Protein (% of dry weight) = [(0.085 × Vol × 0.014/sample) × 5.45] × 100

(3)

where Vol is the volume spent on titration, and sample is the dry weight of the sample [31].

The crude fat content was determined using the Soxhlet method based on solvent extraction (petroleum ether), and the ash content was obtained using the gravimetric method in a muffle furnace at 600 °C. The crude fiber was obtained using washes in acidic and basic media.

The macroalgae extract was obtained using the methodology of Barbarino & Lourenço [32], with the addition of 1 mL of sodium hydroxide and centrifugation to prepare the crude extract for protein analysis. The macroalgae protein was analyzed using the Biuret method, following the methodology of Barbarino & Lourenço [32]. The extract and trichloroacetic acid (TCA) (25%) were added in a ratio of 2.5:1 (v/v) to precipitate the protein and kept in an ice-cold bath for 30 min. The solution was then centrifuged and washed with dilutions of TCA (10 and 5%), removing the supernatant until the protein pellet was formed. 0.5 mL of sodium hydroxide (0.1 N) was added to the pellet suspension, and 20 µL of the solution and 1 mL of the total protein kit were removed.

To determine the concentration of chlorophyll-a, chlorophyll-b, carotenoids, phenolic compounds, and DPPH (2.2-diphenyl-1-picrylhydrazyl), 500 mg of sample and 5 mL of methanol were used. The samples were macerated, then incubated in the dark for 60 min at 4 °C, and centrifuged (12,000× g × 10 min). Finally, the supernatant was collected for analysis. The absorbances at 664 and 647 ηm were measured to calculate chlorophyll-a (Chla = 11.75 × A664 − 2.35 × A647), chlorophyll-b (Chlb = 18.61 × A647 − 3.91 × A664) and carotenoids (Car = (1000 × A470 − 2.27 × Chla − 81.4 Chlb)/227) according to the methodology of Lichtenthaler & Wellburn [33].

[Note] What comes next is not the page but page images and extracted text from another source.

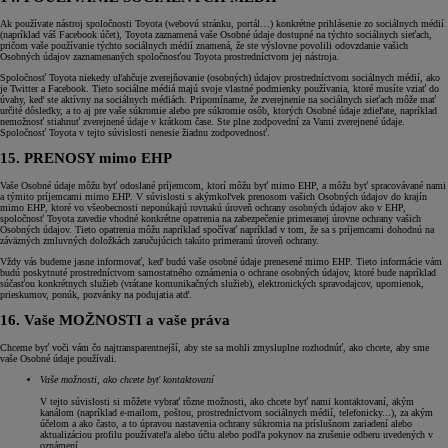
Ak používate nástroj spoločnosti Toyota (webovú stránku, portál…) konkrétne prihlásenie zo sociálnych médií
(napríklad váš Facebook účet), Toyota zaznamená vaše Osobné údaje dostupné na týchto sociálnych sieťach,
pričom vaše používanie týchto sociálnych médií znamená, že ste výslovne povolili odovzdanie vašich
Osobných údajov zaznamenaných spoločnosťou Toyota prostredníctvom jej nástroja.
Spoločnosť Toyota niekedy uľahčuje zverejňovanie (osobných) údajov prostredníctvom sociálnych médií, ako
je Twitter a Facebook. Tieto sociálne médiá majú svoje vlastné podmienky používania, ktoré musíte vziať do
úvahy, keď ste aktívny na sociálnych médiách. Pripomíname, že zverejnenie na sociálnych sieťach môže mať
určité dôsledky, a to aj pre vaše súkromie alebo pre súkromie osôb, ktorých Osobné údaje zdieľate, napríklad
nemožnosť stiahnuť zverejnené údaje v krátkom čase. Ste plne zodpovední za Vami zverejnené údaje.
Spoločnosť Toyota v tejto súvislosti nenesie žiadnu zodpovednosť.
15. PRENOSY mimo EHP
Vaše Osobné údaje môžu byť odoslané príjemcom, ktorí môžu byť mimo EHP, a môžu byť spracovávané nami
a týmito príjemcami mimo EHP. V súvislosti s akýmkoľvek prenosom vašich Osobných údajov do krajín
mimo EHP, ktoré vo všeobecnosti neponúkajú rovnakú úroveň ochrany osobných údajov ako v EHP,
spoločnosť Toyota zavedie vhodné konkrétne opatrenia na zabezpečenie primeranej úrovne ochrany vašich
Osobných údajov. Tieto opatrenia môžu napríklad spočívať napríklad v tom, že sa s príjemcami dohodnú na
záväzných zmluvných doložkách zaručujúcich takúto primeranú úroveň ochrany.
Vždy vás budeme jasne informovať, keď budú vaše osobné údaje prenesené mimo EHP. Tieto informácie vám
budú poskytnuté prostredníctvom samostatného oznámenia o ochrane osobných údajov, ktoré bude napríklad
súčasťou konkrétnych služieb (vrátane komunikačných služieb), elektronických spravodajcov, upomienok,
prieskumov, ponúk, pozvánky na podujatia atď.
16. Vaše MOŽNOSTI a vaše práva
Chceme byť voči vám čo najtransparentnejší, aby ste sa mohli zmysluplne rozhodnúť, ako chcete, aby sme
vaše Osobné údaje používali.
Vaše možnosti, ako chcete byť kontaktovaní
V tejto súvislosti si môžete vybrať rôzne možnosti, ako chcete byť nami kontaktovaní, akým
kanálom (napríklad e-mailom, poštou, prostredníctvom sociálnych médií, telefonicky...), za akým
účelom a ako často, a to úpravou nastavenia ochrany súkromia na príslušnom zariadení alebo
aktualizáciou profilu používateľa alebo účtu alebo podľa pokynov na zrušenie odberu uvedených v
oznámení.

Total phenolic compounds were determined by the Folin–Ciocalteau colorimetric method using the methodology described by Schiavon et al. [34] with modifications. A total volume of 2 mL of 2% Na₂CO₃ and 150 µL of Folin–Ciocalteau reagent (Sigma-Aldrich) were added to 200 µL of macroalgae extract. After 15 min of incubation in the dark, the samples were measured at 750 nm. The gallic acid standard curve was used (Sigma-Aldrich, St. Louis, MO, USA—100—1250 µg mL⁻¹, y = 0.0008x − 0.0156, R² = 0.999). The results were presented as mg of gallic acid equivalent per g of mass (mg GAE g⁻¹).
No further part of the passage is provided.